#### YOUR TASK:
Go through the records and extract every line with the word "Camp".

#### TASK INPUTS:
------
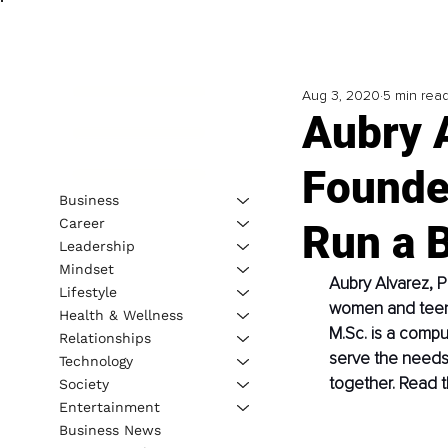
Aug 3, 2020
5 min rea
Aubry A
Founde
Business
Career
Run a 
Leadership
Mindset
Aubry Alvarez, P
Lifestyle
women and teenag
Health & Wellness
M.Sc. is a comput
Relationships
serve the needs
Technology
together. Read t
Society
Entertainment
Business News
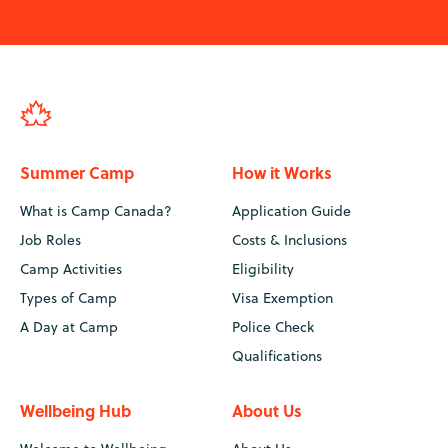
Summer Camp
How it Works
What is Camp Canada?
Application Guide
Job Roles
Costs & Inclusions
Camp Activities
Eligibility
Types of Camp
Visa Exemption
A Day at Camp
Police Check
Qualifications
Wellbeing Hub
About Us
------
#### ANSWER TO THIS PROBLEM:
Summer Camp
What is Camp Canada?
Camp Activities
Types of Camp
A Day at Camp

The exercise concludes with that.